Un pequeño delfín nadaba detrás de nuestra embarcación… pero cuando saltó, observé algo inesperado

Me llamo Mark. Vivo junto al mar y paso toda mi vida en el agua: trabajo en un pequeño barco pesquero junto con mi amigo Robert. Los dos conocemos cada recoveco de la bahía, cada hábito de las olas. Y parecía que el mar era para nosotros como nuestro hogar, donde ya no podía haber sorpresas.

Pero un día ocurrió algo que cambió para siempre mi relación con el océano.

Aquella mañana era una mañana normal. Salimos al mar temprano, el sol acababa de salir y el aire era fresco. El agua brillaba y parecía que iba a ser un día tranquilo y apacible. Echamos las redes y nos sentamos a charlar de cosas sin importancia.

Y entonces vi un movimiento cerca del barco. Una pequeña silueta se deslizaba en el agua junto a nosotros.

«Mira», le dije a Robert, «un delfín».

Efectivamente, había un pequeño delfín nadando cerca. Era muy joven, no medía más de dos metros. Se mantenía cerca del bote, como si buscara compañía.

Al principio pensamos que era simple curiosidad. Los delfines a veces acompañan a los botes. Pero este era diferente. No se alejaba. Nadaba detrás de nosotros durante horas, como si no quisiera dejarnos.

Noté que a veces salía a la superficie, me miraba directamente a los ojos y había algo humano en ellos, algo suplicante.

«¿Quizás ha perdido a su madre?», sugirió Robert. «O su manada está lejos».

Asentí, pero por dentro tenía una sensación extraña. Como si quisiera decirnos algo.

Nos detuvimos y apagamos el motor. El delfín también se detuvo y comenzó a nadar alrededor del barco. De repente, saltó alto sobre el agua. En ese momento, vi algo que me hizo gritar.

En su costado, justo debajo de la aleta, había una amplia marca de red. Una cicatriz profunda, como si una cuerda se hubiera clavado en su cuerpo y no lo hubiera soltado durante mucho tiempo.

Me quedé paralizado. De repente, todo quedó claro: este pequeño había caído en las redes de los pescadores y había logrado escapar por milagro. Pero ahora estaba solo.

«Está buscando protección», dije en voz baja.

Le ofrecimos pescado. El delfín tomó la comida con cuidado y volvió a mirarnos directamente a los ojos. En ese momento comprendí que confiaba en nosotros.

Los días siguientes volvió a acercarse al barco. Incluso empezamos a esperarlo. Nos acompañaba en el mar, jugaba a nuestro lado, saltaba en el aire. Noté que cuando oía el ruido del motor, se apresuraba a venir hacia nosotros.
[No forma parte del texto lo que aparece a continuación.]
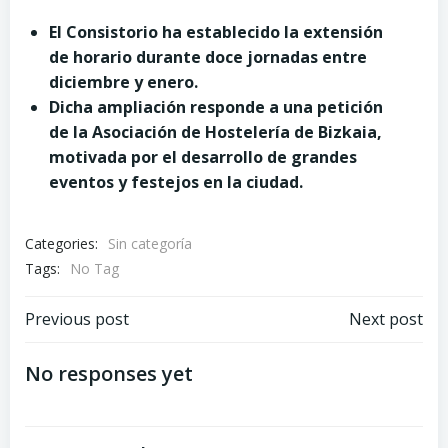
El Consistorio ha establecido la extensión
de horario durante doce jornadas entre
diciembre y enero.
Dicha ampliación responde a una petición
de la Asociación de Hostelería de Bizkaia,
motivada
por el desarrollo de grandes
eventos y festejos en la ciudad.
Categories:
Sin categoría
Tags:
No Tag
Post
Post
Previous post
Next post
navigation
navigation
No responses yet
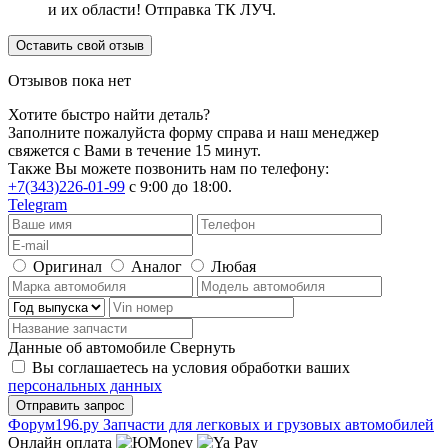
и их области! Отправка ТК ЛУЧ.
Оставить свой отзыв
Отзывов пока нет
Хотите быстро найти деталь?
Заполните пожалуйста форму справа и наш менеджер
свяжется с Вами в течение 15 минут.
Также Вы можете позвонить нам по телефону:
+7(343)226-01-99
с 9:00 до 18:00.
Telegram
Оригинал
Аналог
Любая
Данные об автомобиле
Свернуть
Вы соглашаетесь на условия обработки ваших
персональных данных
Ф
o
рум
196
.ру
Запчасти для легковых и грузовых автомобилей
Онлайн оплата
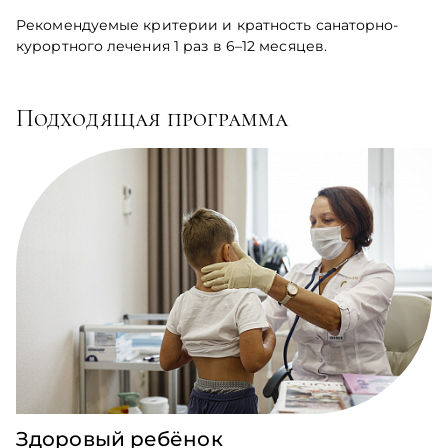
Рекомендуемые критерии и кратность санаторно-
курортного лечения 1 раз в 6–12 месяцев.
Подходящая программа
Здоровый ребёнок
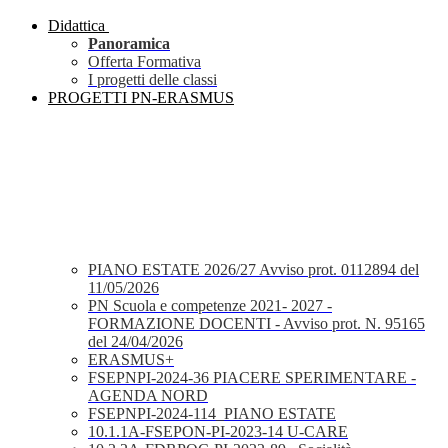
Didattica
Panoramica
Offerta Formativa
I progetti delle classi
PROGETTI PN-ERASMUS
PIANO ESTATE 2026/27 Avviso prot. 0112894 del
11/05/2026
PN Scuola e competenze 2021- 2027 -
FORMAZIONE DOCENTI - Avviso prot. N. 95165
del 24/04/2026
ERASMUS+
FSEPNPI-2024-36 PIACERE SPERIMENTARE -
AGENDA NORD
FSEPNPI-2024-114_PIANO ESTATE
10.1.1A-FSEPON-PI-2023-14 U-CARE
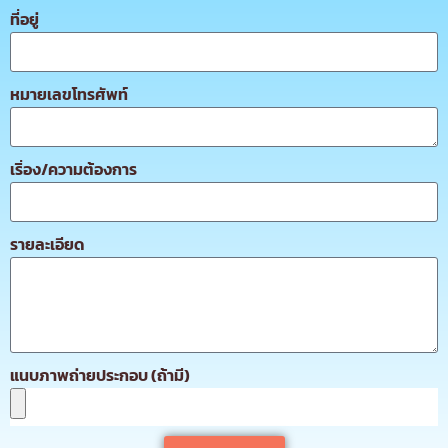
ที่อยู่
หมายเลขโทรศัพท์
เริ่อง/ความต้องการ
รายละเอียด
แนบภาพถ่ายประกอบ (ถ้ามี)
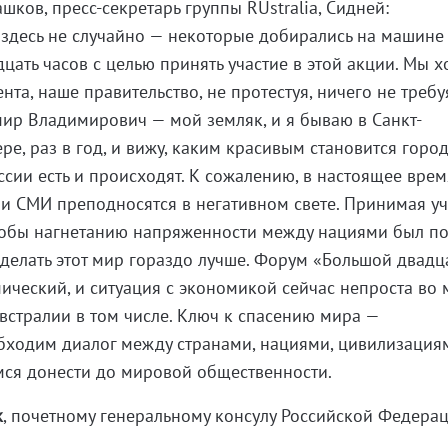
ков, пресс-секретарь группы RUstralia, Сидней:
 здесь не случайно — некоторые добирались на машине
адцать часов с целью принять участие в этой акции. Мы х
та, наше правительство, не протестуя, ничего не требу
мир Владимирович — мой земляк, и я бываю в Санкт-
ре, раз в год, и вижу, каким красивым становится город
сии есть и происходят. К сожалению, в настоящее врем
и СМИ преподносятся в негативном свете. Принимая уч
 чтобы нагнетанию напряженности между нациями был п
делать этот мир гораздо лучше. Форум «Большой двадц
мический, и ситуация с экономикой сейчас непроста во
 Австралии в том числе. Ключ к спасению мира —
бходим диалог между странами, нациями, цивилизация
мся донести до мировой общественности.
к
, почетному генеральному консулу Российской Федера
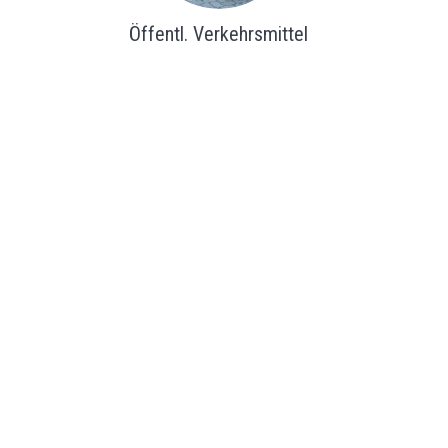
Öffentl. Verkehrsmittel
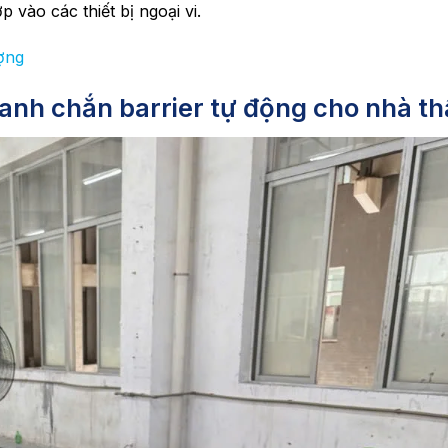
 vào các thiết bị ngoại vi.
ợng
hanh chắn barrier tự động cho nhà t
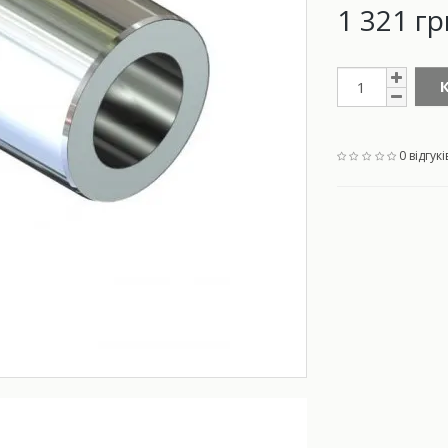
1 321 гр
0 відгукі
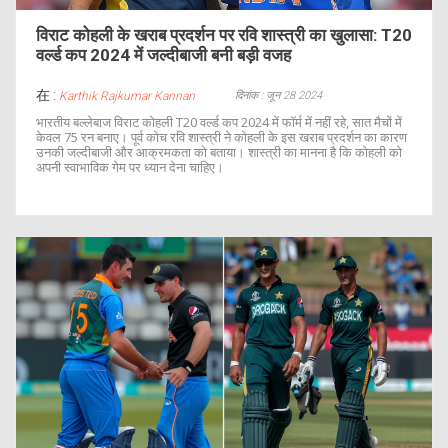
विराट कोहली के खराब प्रदर्शन पर रवि शास्त्री का खुलासा: T20
वर्ल्ड कप 2024 में जल्दीबाजी बनी बड़ी वजह
在 :
दिनांक : जून 28 2024
Karthik Rajkumar Kannan
भारतीय बल्लेबाज विराट कोहली T20 वर्ल्ड कप 2024 में फॉर्म में नहीं रहे, सात मैचों में
केवल 75 रन बनाए। पूर्व कोच रवि शास्त्री ने कोहली के इस खराब प्रदर्शन का कारण
उनकी जल्दीबाजी और आक्रमकता को बताया। शास्त्री का मानना है कि कोहली को
अपनी स्वाभाविक गेम पर ध्यान देना चाहिए।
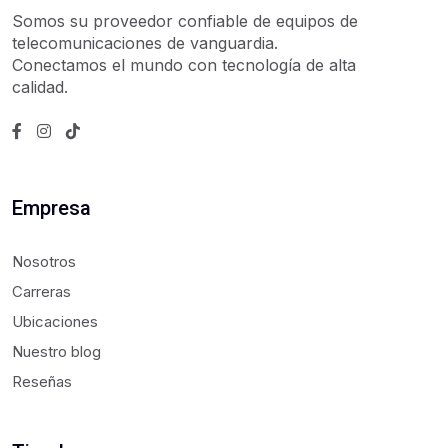
Somos su proveedor confiable de equipos de
telecomunicaciones de vanguardia.
Conectamos el mundo con tecnología de alta
calidad.
Empresa
Nosotros
Carreras
Ubicaciones
Nuestro blog
Reseñas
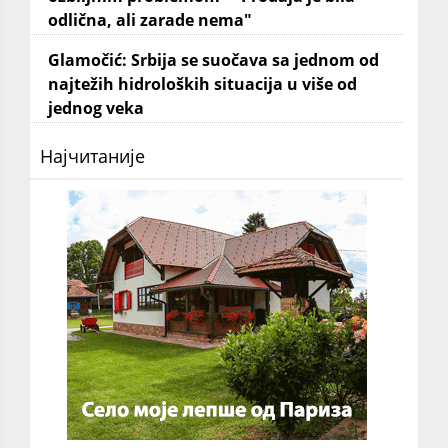
odlična, ali zarade nema"
Glamočić: Srbija se suočava sa jednom od
najtežih hidroloških situacija u više od
jednog veka
Најчитаније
Pero la historia dio un giro inesperado.

Una mañana no vino. Lo esperamos, mirando fijamente las olas, pero no apareció. Sentí un extraño vacío. Como si hubiera perdido a un ser querido.

Pasaron varios días. Y de repente, a lo lejos, vi una silueta familiar. Mi corazón se aceleró. No nadaba solo. Junto a él había otros dos delfines. Adultos. Nadaban a su alrededor y él parecía presentarnos a ellos.

En ese momento comprendí: había vuelto con los suyos. Había encontrado una familia.

Robert y yo observamos en silencio cómo la tríada se alejaba hacia el horizonte. Sentí alegría y tristeza al mismo tiempo.

Pero lo más extraño ocurrió después.

Una semana después, volvimos a salir al mar. En un momento dado, aparecieron delfines junto al barco. Eran tres. Entre ellos estaba nuestro pequeño. Se acercó más que los demás, saltó en el aire y nos salpicó de pies a cabeza. Y cuando volvió a salir a la superficie, tenía en la boca una vieja cuerda, un trozo de red. La lanzó directamente a bordo del barco.

Miré ese trozo de cuerda y comprendí que era su forma de decir «gracias».

Han pasado varios años desde entonces. Pero a veces, cuando salgo al mar y veo delfines saltando en la distancia, creo que él está entre ellos. Y cada vez me parece que vuelve a desafiar al mundo y nos recuerda que incluso los seres más pequeños recuerdan el bien.